Lactation Consultants (LCs) offer specialist assistance and work with women with both common and the more unusual breastfeeding concerns.
They also teach the art of breastfeeding, assist mothers to develop and improve their mothering skills and provide an ongoing support for them.
A lactation consultant can also liaise with other health professionals to help women or their babies with complications related to the birth, with underlying medical complications or other complex situations.
Who Is A Lactation Consultant?
Many are employed as midwives, neonatal nurses, or child, family health nurses, dieticians, medical officers or childbirth educator. Others work as breast feeding counsellors in the Australian Breastfeeding Association. Some will be involved in teaching hospitals, in Day Stay Units or Parenting Residential Units.
There are many who work in private practice as well.
How Does A Lactation Consultant Obtain Their Qualification?
An ICBLC, or Internationally Certified Lactation Consultant, has proven to the International Board of Lactation Consultant Examiners that they have both clinical expertise lactation related to breastfeeding mothers and their babies and expert understanding of human lactation. For further information on this qualification go to http://www.iblce.edu.au.
Do They Do More Than Help With Breastfeeding?
A lactation consultant frequently act as the breastfeeding woman and her baby’s advocate in liaison with other health professionals such as GPs, for example in clarifying advice about medical treatment while breastfeeding.

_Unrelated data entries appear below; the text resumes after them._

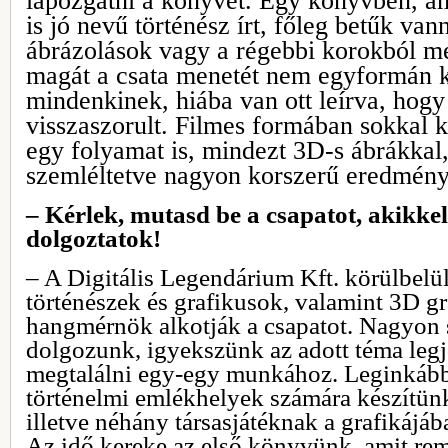
lapozgatni a könyvet. Egy könyvben, a
is jó nevű történész írt, főleg betűk van
ábrázolások vagy a régebbi korokból me
magát a csata menetét nem egyformán 
mindenkinek, hiába van ott leírva, hogy
visszaszorult. Filmes formában sokkal 
egy folyamat is, mindezt 3D-s ábrákkal,
szemléltetve nagyon korszerű eredmény
– Kérlek, mutasd be a csapatot, akikke
dolgoztatok!
– A Digitális Legendárium Kft. körülbelül
történészek és grafikusok, valamint 3D gr
hangmérnök alkotják a csapatot. Nagyon 
dolgozunk, igyekszünk az adott téma legj
megtalálni egy-egy munkához. Leginká
történelmi emlékhelyek számára készítünk
illetve néhány társasjátéknak a grafikáj
Az idő kereke az első könyvünk, amit re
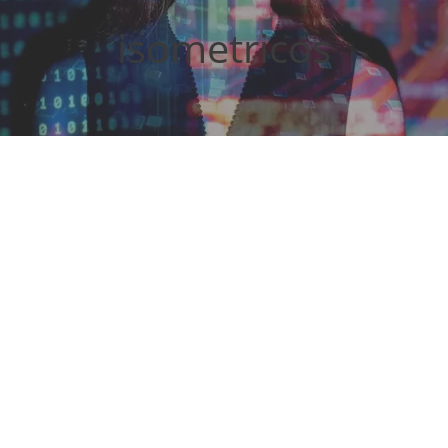
isometricos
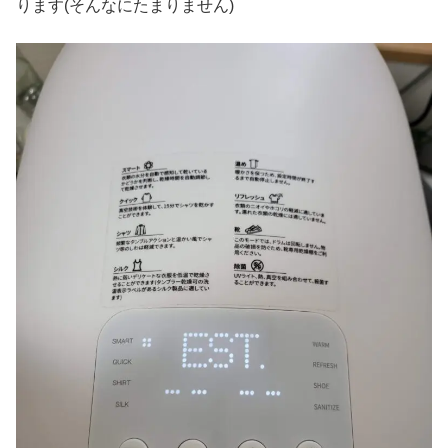
ります(そんなにたまりません)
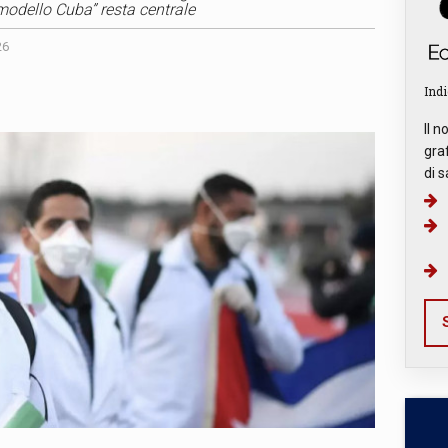
“modello Cuba” resta centrale
26
Indi
Il n
graf
di s
S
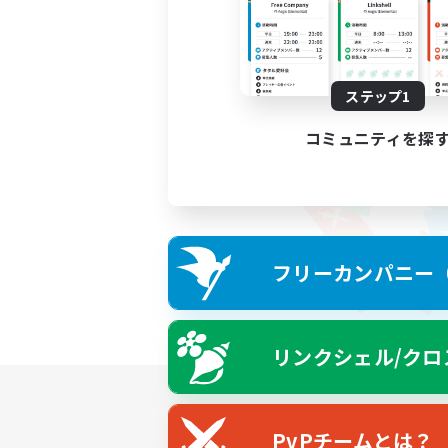
ステップ1
コミュニティを探
フリーカンパニー（F
リンクシェル/クロ
PvPチームとは？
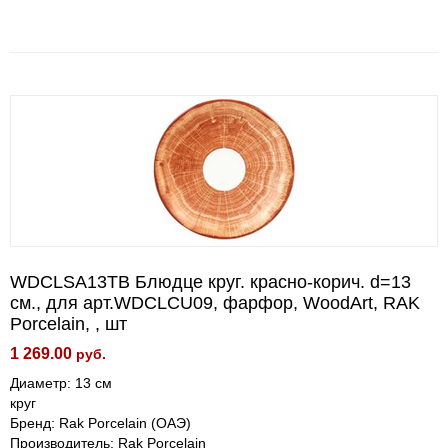
WDCLSA13TB Блюдце круг. красно-корич. d=13
см., для арт.WDCLCU09, фарфор, WoodArt, RAK
Porcelain, , шт
1 269.00
руб.
Диаметр: 13 см
круг
Бренд: Rak Porcelain (ОАЭ)
Производитель: Rak Porcelain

They also lobby for the creation of a society in which breastfeeding is accepted as the normal and preferred method of nourishing babies and young children.
When should you call a Lactation Consultant (IBCLC)?
- Are experiencing pain while breastfeeding
- Have damaged nipples that are not improving
- Are having difficulty with your baby waking for feeds
- Find your baby is not gaining weight well
- Feel your milk supply is low
- Think you have too much milk
- Suspect that you have a blocked duct or mastitis
- (Or your baby) show signs of thrush or you have an infection of your nipples
- Are concerned about medications/drugs and breastfeeding
- Are pregnant and have concerns about your ability to breastfeed this baby/ these babies
- Have a medical condition or surgical condition that may make breastfeeding more challenging
- Need help with weaning
- Need help with returning to work
If your baby:
- Breastfeeds less than six times in 24 hours in the first four to six weeks
- Is not wetting at least six nappies a day especially in the first six weeks
- Is frequently difficult to wake for feeds
- Is not gaining weight well
- Show signs of thrush
- Seems unhappy at your breast or refuses to breastfeed
- Has a medical or surgical problem that is impacting on the baby’s ability to feed
- Anytime you have questions about any aspect of breastfeeding or simply wish to clarify things
– You require information about breastfeeding equipment such as breast pumps and other supplies that are helpful to breastfeeding mothers and infants.
How Do I Find A Lactation Consultant?
Lactation consultants will have the credentials IBCLC after her name. To find a lactation consultant in your community, talk to your childbirth educator, health-care provider, or maternity hospital. The Australian Breastfeeding Association (ABA) may also be able to refer you to a lactation consultant.
Another way to find a lactation consultant is to contact the Australian Lactation Consultant Association (ALCA).
In summary: Lactation Consultants give information and practical help to mothers at any stage in the breastfeeding process, in order to prevent or solve difficulties and to make the experience as enjoyable as possible. Lactation Consultants challenge and strive to remove the many obstacles which stand in the way of this goal.